I despise days like today. The sky is a murky grey, everything is wet, the air is sticky and everything seems dreary, quiet and still. There is no “life” to anything it seems. Not even the wind which carries the leaves noisily down Main Street stirs any sense of vitality. Needless to say, it is hard to get motivated.
Albeit the depressive forecast, I was able to make what I believe is an important step in my search & rescue for the soul mission: I hit the elliptical at the YMCA last night for 1 hour during which I expended 462 calories and dragged my sorry ass along for 4.73 miles. It’s a small feat, but basically the other thread that I’m hanging on to at this point.
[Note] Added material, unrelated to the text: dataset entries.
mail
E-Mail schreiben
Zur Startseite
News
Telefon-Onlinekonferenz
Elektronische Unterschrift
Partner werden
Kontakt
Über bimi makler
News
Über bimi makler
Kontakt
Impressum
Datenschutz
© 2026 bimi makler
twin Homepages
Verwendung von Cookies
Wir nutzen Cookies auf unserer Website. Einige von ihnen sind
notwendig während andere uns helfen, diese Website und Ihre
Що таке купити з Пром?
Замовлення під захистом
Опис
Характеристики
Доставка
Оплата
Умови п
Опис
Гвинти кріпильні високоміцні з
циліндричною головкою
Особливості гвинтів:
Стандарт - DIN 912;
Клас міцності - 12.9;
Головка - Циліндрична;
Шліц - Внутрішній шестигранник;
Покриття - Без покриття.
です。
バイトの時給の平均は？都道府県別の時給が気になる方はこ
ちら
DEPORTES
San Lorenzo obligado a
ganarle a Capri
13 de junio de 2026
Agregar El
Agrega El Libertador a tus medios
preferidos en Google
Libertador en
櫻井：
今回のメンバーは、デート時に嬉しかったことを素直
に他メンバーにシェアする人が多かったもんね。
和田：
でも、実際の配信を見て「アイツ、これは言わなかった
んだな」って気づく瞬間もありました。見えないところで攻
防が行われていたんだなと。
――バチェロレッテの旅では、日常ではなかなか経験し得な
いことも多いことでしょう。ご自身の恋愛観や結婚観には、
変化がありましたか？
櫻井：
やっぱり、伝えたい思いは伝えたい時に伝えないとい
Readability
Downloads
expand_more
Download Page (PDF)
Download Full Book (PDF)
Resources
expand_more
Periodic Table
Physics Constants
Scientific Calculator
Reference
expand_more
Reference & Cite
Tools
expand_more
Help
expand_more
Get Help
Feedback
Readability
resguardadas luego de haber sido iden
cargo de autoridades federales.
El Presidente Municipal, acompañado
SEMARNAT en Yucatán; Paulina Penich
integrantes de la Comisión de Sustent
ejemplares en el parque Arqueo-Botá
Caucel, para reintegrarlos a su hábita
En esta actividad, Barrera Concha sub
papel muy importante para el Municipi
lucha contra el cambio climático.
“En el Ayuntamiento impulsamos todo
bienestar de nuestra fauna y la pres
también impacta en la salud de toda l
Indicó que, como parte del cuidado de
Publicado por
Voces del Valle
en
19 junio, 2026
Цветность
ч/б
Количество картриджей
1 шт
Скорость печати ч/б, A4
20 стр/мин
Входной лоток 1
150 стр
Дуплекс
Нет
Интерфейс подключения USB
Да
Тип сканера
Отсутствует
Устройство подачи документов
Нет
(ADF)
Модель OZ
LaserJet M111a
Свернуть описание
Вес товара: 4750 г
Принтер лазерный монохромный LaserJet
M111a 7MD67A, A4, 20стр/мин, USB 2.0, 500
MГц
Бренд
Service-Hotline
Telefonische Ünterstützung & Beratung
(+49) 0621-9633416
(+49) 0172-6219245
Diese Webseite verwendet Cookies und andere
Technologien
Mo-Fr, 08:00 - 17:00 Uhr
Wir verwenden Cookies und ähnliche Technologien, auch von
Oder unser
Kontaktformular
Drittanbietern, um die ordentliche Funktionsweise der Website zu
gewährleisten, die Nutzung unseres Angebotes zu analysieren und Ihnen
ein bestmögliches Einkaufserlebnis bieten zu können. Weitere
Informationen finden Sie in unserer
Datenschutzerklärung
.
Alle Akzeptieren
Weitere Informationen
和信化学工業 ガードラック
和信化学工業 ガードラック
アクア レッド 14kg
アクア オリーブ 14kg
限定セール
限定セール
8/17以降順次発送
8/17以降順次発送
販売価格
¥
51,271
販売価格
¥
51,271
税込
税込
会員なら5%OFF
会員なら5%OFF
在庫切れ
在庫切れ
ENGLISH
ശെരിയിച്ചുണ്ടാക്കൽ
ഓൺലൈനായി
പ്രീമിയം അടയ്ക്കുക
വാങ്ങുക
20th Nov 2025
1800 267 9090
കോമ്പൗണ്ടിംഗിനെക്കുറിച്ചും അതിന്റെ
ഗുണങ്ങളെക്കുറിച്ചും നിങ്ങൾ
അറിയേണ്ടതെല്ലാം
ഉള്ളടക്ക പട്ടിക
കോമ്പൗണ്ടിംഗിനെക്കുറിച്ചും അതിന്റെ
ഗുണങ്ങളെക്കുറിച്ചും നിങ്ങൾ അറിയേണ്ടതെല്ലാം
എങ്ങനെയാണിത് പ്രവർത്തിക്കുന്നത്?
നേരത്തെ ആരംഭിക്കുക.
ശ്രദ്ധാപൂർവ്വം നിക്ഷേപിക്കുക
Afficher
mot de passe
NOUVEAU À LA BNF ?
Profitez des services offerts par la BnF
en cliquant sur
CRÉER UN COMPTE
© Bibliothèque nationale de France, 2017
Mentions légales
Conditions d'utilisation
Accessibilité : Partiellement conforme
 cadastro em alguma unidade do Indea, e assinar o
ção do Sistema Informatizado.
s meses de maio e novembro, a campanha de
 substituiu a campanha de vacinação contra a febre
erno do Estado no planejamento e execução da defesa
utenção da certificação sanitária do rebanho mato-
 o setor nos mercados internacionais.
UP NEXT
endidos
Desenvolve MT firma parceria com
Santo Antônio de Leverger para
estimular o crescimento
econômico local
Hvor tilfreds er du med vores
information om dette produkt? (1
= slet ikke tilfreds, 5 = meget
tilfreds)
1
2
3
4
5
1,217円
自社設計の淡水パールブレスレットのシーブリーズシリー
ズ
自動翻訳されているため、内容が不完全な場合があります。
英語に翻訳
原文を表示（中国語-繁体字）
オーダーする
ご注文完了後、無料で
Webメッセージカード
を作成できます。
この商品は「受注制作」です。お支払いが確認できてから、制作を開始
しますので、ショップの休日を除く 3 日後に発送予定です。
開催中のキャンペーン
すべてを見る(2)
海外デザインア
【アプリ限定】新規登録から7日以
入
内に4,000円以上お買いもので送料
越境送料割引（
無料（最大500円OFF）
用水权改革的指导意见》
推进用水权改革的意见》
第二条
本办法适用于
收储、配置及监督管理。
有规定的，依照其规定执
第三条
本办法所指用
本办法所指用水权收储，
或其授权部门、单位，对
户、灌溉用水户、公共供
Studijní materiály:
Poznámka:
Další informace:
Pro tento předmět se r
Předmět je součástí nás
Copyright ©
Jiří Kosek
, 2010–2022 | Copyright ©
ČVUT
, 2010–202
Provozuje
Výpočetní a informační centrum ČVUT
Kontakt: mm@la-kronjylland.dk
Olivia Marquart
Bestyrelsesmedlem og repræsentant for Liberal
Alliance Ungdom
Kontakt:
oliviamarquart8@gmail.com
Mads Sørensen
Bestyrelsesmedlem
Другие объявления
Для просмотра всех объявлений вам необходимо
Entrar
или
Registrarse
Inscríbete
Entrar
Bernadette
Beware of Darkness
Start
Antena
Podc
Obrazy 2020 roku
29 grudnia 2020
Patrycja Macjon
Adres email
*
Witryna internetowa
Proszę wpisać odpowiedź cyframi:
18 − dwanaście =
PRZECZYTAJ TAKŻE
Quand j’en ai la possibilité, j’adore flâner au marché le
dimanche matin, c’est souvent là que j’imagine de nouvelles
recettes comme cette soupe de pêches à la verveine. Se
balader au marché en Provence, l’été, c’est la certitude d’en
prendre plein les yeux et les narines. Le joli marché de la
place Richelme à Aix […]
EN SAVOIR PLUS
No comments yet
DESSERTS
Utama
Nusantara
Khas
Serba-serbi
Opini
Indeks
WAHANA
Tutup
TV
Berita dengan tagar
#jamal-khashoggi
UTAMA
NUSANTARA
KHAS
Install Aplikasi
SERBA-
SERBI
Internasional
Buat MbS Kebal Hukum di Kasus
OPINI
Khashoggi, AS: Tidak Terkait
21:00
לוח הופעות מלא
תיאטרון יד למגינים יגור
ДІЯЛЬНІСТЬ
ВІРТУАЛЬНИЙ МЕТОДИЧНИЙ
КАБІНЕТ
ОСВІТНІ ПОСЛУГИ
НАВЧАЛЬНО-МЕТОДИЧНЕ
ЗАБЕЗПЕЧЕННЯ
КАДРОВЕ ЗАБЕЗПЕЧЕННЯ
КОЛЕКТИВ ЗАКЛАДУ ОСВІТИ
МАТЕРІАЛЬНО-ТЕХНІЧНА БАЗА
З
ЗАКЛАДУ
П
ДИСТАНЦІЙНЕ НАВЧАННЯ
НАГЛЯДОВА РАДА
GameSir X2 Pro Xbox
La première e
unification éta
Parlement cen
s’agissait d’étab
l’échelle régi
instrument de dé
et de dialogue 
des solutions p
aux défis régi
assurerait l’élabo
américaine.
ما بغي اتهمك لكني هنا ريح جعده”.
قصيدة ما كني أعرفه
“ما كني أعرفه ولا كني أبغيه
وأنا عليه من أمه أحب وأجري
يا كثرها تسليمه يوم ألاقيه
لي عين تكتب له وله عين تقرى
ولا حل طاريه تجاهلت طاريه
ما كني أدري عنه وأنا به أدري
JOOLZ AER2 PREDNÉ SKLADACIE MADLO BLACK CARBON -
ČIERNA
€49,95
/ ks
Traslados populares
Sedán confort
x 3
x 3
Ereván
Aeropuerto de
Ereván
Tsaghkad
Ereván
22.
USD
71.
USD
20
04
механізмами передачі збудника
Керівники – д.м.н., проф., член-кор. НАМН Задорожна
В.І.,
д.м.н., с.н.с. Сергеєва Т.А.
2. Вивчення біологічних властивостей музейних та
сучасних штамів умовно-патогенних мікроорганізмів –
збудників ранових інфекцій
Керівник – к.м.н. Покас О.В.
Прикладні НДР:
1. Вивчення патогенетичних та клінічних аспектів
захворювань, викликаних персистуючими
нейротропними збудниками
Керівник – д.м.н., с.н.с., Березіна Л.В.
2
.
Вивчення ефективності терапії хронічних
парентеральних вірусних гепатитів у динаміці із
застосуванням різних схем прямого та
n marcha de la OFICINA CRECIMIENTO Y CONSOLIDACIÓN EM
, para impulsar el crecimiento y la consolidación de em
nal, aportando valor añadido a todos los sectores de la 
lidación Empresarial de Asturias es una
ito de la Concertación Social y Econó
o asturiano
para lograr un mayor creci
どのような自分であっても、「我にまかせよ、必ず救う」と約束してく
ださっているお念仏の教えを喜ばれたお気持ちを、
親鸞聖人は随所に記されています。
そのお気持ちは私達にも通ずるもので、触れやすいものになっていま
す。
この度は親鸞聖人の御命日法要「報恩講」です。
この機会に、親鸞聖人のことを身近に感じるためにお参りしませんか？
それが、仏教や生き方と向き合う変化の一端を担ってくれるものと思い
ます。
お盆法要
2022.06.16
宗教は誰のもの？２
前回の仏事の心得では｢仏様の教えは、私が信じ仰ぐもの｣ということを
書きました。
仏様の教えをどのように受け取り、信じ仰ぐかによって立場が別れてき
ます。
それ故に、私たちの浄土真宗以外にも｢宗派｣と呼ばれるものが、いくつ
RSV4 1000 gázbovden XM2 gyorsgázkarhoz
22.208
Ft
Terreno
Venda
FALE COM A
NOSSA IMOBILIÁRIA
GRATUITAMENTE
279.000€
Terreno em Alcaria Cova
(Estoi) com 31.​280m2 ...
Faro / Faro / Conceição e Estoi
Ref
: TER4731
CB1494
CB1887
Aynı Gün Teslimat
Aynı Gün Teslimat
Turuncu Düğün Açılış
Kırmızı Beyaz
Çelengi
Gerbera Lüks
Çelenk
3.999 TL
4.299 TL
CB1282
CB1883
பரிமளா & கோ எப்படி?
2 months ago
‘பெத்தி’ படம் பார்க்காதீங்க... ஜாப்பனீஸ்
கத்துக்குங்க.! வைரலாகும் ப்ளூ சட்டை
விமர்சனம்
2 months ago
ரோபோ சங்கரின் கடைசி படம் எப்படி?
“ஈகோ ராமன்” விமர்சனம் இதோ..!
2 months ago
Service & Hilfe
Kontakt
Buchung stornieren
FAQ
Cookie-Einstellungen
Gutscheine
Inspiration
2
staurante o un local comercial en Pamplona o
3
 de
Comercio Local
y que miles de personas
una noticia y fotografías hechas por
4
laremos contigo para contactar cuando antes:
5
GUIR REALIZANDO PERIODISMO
I had lunch today with my father wherein we discussed the rutting habits of wild hogs over a feast of Fuddruckers hamburgers (thank God I hit the gym last night). Yes, I said wild hogs. Recently I had caught an episode of Man v. Wild wherein Bear Grylls caught a wild hog in the wooded backlands of Alabama . Nasty animals are the wild hogs. Mean spirited and, as my father informed me, will kill a dog or a man in a heartbeat. His advice: always know where the nearest sizeable tree is because, as I learned, hogs can’t climb. Eventually they will get bored with you and run off allowing you time to escape promptly.
I often think my father and I are one in the same person –trapped souls intertwined in more ways than can be imagined. Although outsiders often comment on my likeness towards my mother, it stems only from the outgoing personality (often times faked) and the blonde hair. Other than that – I am my father’s child without question. I like that mantra – it makes me feel as though he and I share a secret, a connection that cannot be spoken but is felt deeply between only him and me. It is rare that I don’t understand his mood, mindset or logic taken in forming any particular belief or opinion. Our frequent luncheons are a brief moment of time wherein every problem or issue is suspended indefinitely. Sweet relief it is.